BWV 30 and 30a: Texts and translations    Scores: BWV 30a   BWV 30    

Recordings: BWV 30a: Rilling    Koopman         BWV 30:  Rilling    Koopman    Suzuki  

1. Study the text and music of BWV 30a, composed in honor of a noble official named Hennicke from a place called Wiederau. How is it constructed? What kinds of texts are present? How is its designation as a "drama" realized? How does Bach respond to the text? How is the piece organized musically? How does it use its forces?

2. On parody, please read

"Parody." In Malcolm Boyd, ed. Oxford composer companions: J.S. Bach. Oxford, 1999. [Ref ML410.B12 J15]

You can optionally also read

Hans-Joachim Schulze. "The parody problem in Bach's music: an old problem reconsidered." Bach 20, no. 1 (1989): 7-21.

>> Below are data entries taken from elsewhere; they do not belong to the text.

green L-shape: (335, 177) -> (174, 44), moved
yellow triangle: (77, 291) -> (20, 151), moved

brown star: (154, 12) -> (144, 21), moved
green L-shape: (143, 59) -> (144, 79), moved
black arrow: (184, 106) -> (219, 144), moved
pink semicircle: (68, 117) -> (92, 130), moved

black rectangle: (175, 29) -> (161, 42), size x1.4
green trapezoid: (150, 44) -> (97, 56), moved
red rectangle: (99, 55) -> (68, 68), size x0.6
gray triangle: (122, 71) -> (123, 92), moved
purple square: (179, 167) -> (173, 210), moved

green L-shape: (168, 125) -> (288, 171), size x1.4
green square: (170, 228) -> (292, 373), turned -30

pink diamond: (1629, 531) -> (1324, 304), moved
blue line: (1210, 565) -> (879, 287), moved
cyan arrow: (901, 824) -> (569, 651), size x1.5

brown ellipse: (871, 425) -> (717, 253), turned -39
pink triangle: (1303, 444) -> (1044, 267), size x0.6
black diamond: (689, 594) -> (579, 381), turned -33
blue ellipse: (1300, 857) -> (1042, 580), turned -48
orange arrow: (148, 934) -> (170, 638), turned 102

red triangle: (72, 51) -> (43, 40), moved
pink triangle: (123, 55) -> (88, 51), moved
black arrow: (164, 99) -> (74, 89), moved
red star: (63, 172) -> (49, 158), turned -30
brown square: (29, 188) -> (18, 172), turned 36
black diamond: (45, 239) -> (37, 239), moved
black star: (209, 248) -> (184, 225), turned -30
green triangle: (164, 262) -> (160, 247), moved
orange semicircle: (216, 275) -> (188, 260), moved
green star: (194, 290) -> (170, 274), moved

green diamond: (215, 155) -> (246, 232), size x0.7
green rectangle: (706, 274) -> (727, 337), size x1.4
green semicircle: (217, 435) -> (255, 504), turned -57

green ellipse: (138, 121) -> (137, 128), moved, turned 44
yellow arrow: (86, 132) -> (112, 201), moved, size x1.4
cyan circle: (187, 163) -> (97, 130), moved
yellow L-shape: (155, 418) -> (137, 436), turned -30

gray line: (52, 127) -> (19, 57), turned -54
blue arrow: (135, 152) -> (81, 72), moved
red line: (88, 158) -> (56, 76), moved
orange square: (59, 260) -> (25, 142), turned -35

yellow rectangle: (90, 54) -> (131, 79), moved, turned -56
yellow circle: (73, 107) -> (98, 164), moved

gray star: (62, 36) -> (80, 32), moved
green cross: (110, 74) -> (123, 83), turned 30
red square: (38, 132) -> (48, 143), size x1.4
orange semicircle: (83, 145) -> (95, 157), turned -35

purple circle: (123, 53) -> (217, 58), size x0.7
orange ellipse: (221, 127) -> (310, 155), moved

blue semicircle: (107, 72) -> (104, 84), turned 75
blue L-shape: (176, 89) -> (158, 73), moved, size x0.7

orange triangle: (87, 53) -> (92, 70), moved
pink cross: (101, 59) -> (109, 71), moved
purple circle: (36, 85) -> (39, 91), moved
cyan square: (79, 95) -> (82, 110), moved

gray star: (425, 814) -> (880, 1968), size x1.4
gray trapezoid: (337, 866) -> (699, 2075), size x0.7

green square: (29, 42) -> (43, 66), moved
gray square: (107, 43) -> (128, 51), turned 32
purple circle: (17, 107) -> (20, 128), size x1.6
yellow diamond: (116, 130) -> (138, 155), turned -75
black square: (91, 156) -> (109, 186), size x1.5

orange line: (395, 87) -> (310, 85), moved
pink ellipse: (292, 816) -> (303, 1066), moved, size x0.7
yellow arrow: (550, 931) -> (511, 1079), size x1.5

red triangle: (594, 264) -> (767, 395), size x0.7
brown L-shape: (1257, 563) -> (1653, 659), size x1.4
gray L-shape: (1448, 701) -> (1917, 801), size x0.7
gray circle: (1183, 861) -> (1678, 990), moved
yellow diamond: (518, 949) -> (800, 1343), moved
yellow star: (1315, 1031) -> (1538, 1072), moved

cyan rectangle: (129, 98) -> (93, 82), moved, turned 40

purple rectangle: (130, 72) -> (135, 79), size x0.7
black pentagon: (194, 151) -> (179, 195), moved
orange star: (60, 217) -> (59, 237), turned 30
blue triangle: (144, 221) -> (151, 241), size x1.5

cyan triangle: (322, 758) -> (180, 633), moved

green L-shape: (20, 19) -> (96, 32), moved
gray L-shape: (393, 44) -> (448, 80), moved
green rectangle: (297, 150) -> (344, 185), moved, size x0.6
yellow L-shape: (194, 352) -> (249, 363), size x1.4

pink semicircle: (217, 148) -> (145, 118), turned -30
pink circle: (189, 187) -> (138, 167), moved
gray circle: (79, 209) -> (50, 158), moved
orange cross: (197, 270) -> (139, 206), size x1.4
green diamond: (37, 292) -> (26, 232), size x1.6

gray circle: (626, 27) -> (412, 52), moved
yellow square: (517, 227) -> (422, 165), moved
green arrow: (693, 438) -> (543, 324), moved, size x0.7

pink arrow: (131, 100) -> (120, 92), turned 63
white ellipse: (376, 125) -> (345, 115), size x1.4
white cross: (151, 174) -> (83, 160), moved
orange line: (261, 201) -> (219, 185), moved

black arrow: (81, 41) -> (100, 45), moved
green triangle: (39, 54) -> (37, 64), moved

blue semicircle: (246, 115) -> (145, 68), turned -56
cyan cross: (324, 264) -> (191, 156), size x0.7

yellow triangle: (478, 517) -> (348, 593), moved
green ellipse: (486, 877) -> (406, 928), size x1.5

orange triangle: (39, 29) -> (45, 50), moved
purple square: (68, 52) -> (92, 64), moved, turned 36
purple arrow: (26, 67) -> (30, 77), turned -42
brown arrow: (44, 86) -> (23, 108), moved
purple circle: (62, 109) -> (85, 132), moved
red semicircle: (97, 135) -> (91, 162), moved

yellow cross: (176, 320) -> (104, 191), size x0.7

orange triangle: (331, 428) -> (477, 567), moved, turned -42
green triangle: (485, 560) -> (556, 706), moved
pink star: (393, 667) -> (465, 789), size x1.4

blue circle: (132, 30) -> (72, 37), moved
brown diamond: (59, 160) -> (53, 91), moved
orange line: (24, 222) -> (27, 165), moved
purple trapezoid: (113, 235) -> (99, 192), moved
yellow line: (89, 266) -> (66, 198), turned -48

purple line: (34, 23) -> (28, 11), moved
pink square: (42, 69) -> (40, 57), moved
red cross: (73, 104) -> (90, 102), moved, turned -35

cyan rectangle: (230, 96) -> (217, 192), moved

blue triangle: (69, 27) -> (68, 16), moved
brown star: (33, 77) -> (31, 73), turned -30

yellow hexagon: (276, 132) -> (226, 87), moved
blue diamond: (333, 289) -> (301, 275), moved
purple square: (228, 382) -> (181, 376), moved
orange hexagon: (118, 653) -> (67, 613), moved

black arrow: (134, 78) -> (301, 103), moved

3. Compare the texts of BWV 30a and BWV 30 (a church cantata for the Feast of St. John), which are (mostly) related to each other by parody. How is the text of the church cantata derived from the earlier secular cantata? What features are preserved? What is changed? Why has the librettist made these choices?

4. Examine Bach's musical setting of the liturgical text. What choices has he made in adapting the older work? What is preserved and what is new? How do the textual and musical types from the secular cantata translate to the sacred context?

5. What role should our knowledge of the original play in our interpretation of the derived version?

Written assignment 11, due Tuesday of next week: Choose an aria whose music is shared between BWV 30a and BWV 30, and carefully compare Bach's adaptation of the vocal line for new words. Write 300-500 words in which you explain how Bach adapted the melodic line. Refer to particular places in the music that illustrate your points. Stick to the vocal line (not other musical lines) and focus on technical aspects like rhythm, meter, accent, syllabification, and so on.


"Ein feste Burg ist unser Gott" BWV 80

Text and translation        Score [with some issues]       Recordings: Suzuki    Rilling    Jones/Gonnewein [BG version]   

Text of "Alles, was von Gott geboren" BWV 80a

Score of "Gaudete omnes populi" and "Manebit verbum Dominum"        Recording:    Koopman

1. Cantata 80 has a long and complex history. Please read the overview here

Christoph Wolff. "Bach’s cantata Ein feste Burg: history and performance practice." In Bach: Essays on his life and music, 152-161. Cambridge, Mass. 1991.

and detail on one movement here

Daniel R. Melamed. "The evolution of 'Und wenn die Welt voll Teufel war' BWV 80/5." In The Century of Bach and Mozart. Perspectives on Historiography, Composition, Theory, & Performance, 189-205. Cambridge: Harvard University Department of Music, 2008.

2. Study the text of "Alles, was von Gott geboren" BWV 80a, a Weimar-piece for a Sunday in Lent. We have only the first couple of pages of the score and the original text; everything else known about the piece comes from presumed reuse of the music. The first movement apparently had an instrumental cantus firmus. Overall, what can you tell about the organization and music of this work?

3. Study the text of BWV 80 and BWV 80b (presumed to be the same). What is their exact relationship to BWV80a, from which some or much of their music derives?

4. Study the music of BWV 80. How are the stanzas of the chorale integrated into the work? What sort of movement is the first? How is it assembled? What other movement we've recently studied does it resemble?

5. The trumpet and drum parts are not J.S. Bach's, and they do not actually belong to this cantata. (They stem from arrangements by W.F. Bach of two movements.) They are interesting nonetheless; what can we learn from them?

6. What do you make of the way these pieces are represented in the BG?